SQL Server 2000 has always provided one answer. SQL Server 2005 provides more. This month's article will explain these capabilities in detail. We will first discuss the SQL Server 2000 solution and then move on to SQL Server 2005. A total of four new functions will be introduced. These functions, known collectively as ranking functions, provide a high level of control over exactly how the sequential numbers are produced. As we will see, this eases the work on the part of the SQL developer. I will wrap up the discussion by showing how sequential numbers form the basis of a result set paging solution, and will demonstrate the solution in both SQL Server 2000 and 2005.

IDENTITY Columns
As mentioned earlier, SQL Server 2000 provides IDENTITY columns. Tables that use these columns will contain a list of automatically generated sequential numbers. Because the IDENTITY seed and increment can be specified, the developer has a measure of control over the resulting list of numbers. However, in order to use IDENTITY columns, you have to use tables, which is not always desirable or efficient. So, how do you get around this requirement?

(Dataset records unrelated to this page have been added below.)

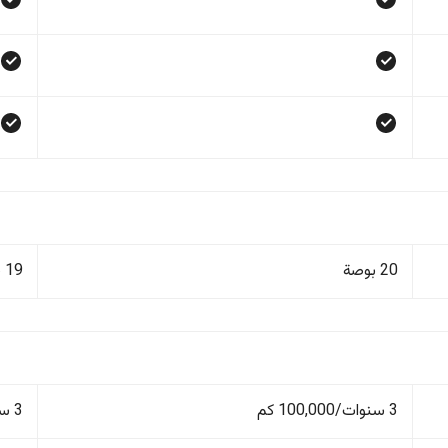
20 بوصة
19 بوصة
3 سنوات/100,000 كم
3 سنوات/100,000 كم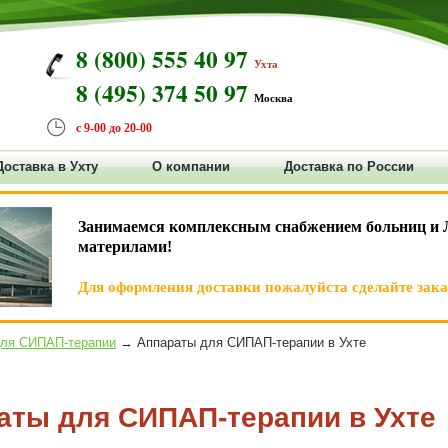
8 (800) 555 40 97
Ухта
8 (495) 374 50 97
Москва
с 9-00 до 20-00
Доставка в Ухту
О компании
Доставка по России
Занимаемся комплексным снабжением больниц и 
материлами!
Для оформления доставки пожалуйста сделайте заказ
для СИПАП-терапии
→ Аппараты для СИПАП-терапии в Ухте
аты для СИПАП-терапии в Ухте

The answer is: you don't. You use a table-valued variable instead. Variables are almost always faster and more efficient than actual tables. Refer to the code in Listing 1. This code creates a table-valued variable called @OrderedRows that has three columns of actual data. The fourth column is an IDENTITY column, which is used to assign an order to that data. An example of the output from such a table-valued variable can be seen in Figure 1. Each row receives a number, starting with the seed number and increasing each time by the specified increment.

This technique has been available for years, and is still available in SQL Server 2005. Now however, we have more options available.

Ranking Functions
The four ranking functions, RANK, DENSE_RANK, ROW_NUMBER, and NTILE, are very similar to each other. In fact, their syntax is almost identical. As you can see in Listing 2, each function is followed by an OVER clause. This clause serves as a container for two subordinate clauses that do the actual work: the PARTITION clause and the ORDER BY clause. The PARTITION clause, which is optional, specifies the field(s) or expression(s) that is used to divide the result set into groups. The ORDER BY clause, which is required, specifies the sort order for each group.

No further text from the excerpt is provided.